Although the basic tests that the court will apply in dealing with an approval application have not been much in dispute, the argument revealed an important difference of approach between the two sides. In essence, it was as to the circumstances in which the court might approve a transaction when expert advice had been followed by the trustees. Mr Cooper's argument was that the expert advice that the trustees received raised a number of questions that ought to prevent the court approving the intended sale, whereas Ms Penelope Reed QC, counsel for the trustees, and Mr Christopher Tidmarsh QC, counsel for the 1987 trustees, submitted that if the trustees received and followed expert advice, they should not be required to second guess it and the court should not withhold its approval. As will appear in due course, I think it is important to distinguish carefully between allegations that trustees have not fulfilled their duties to the beneficiaries, and allegations that trustees' professional advisers have acted in breach of their duties to the trustees.

11

In these circumstances, it has been necessary for this court to consider the facts in detail.

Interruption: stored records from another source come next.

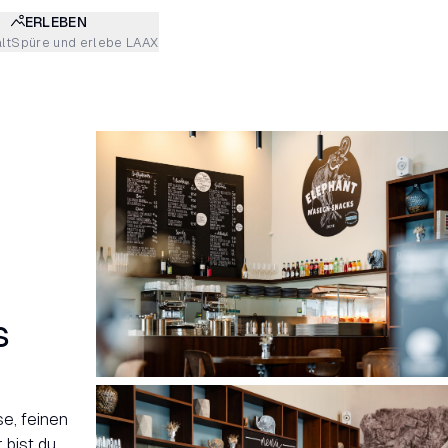
ERLEBEN
lt
Spüre und erlebe LAAX
s
e, feinen
 bist du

Before doing so, however, it is useful to set out the uncontentious legal background.

The legal background

12

In Public Trustee v. Cooper [2001] WTLR 901, Hart J repeated Robert Walker J's now well-known categorisation of cases in which trustees may seek the approval of the court. These proceedings fell into the second of Robert Walker J's categories (see page 923 in Cooper), namely where there is no real doubt as to the nature of the trustees' powers and the trustees have decided how they want to exercise them "but, because the decision is particularly momentous, the trustees wish to obtain the blessing of the court for the action". In Cooper, Hart J said at page 925 that the duties of the court in a category 2 case depended on the circumstances of each case, but that in that case, it had to be satisfied, after a scrupulous consideration of the evidence, of three matters as follows:-

i) That the trustees had in fact formed the opinion that they should act in the particular way relevant to that case;

ii) That the opinion of the trustees was one which a reasonable body of trustees properly instructed as to the meaning of the relevant clause could properly have arrived at;

iii) That the opinion was not vitiated by any conflict of interest under which any of the trustees was labouring.

13

In Richard v. Mackay 4 th March 1987, (1987) 11 TruLI 23 (but also later reported at [2008] WTLR 1667), Millett J said this as to the approval of the court at page 1671:-

"Where, however, the transaction is proposed to be carried out by the trustees in the exercise of their own discretion, entirely out of court, the trustees retaining their discretion and merely seeking the authorisation of the court for their own protection, then in my judgment the question that the court asks itself is quite different. It is...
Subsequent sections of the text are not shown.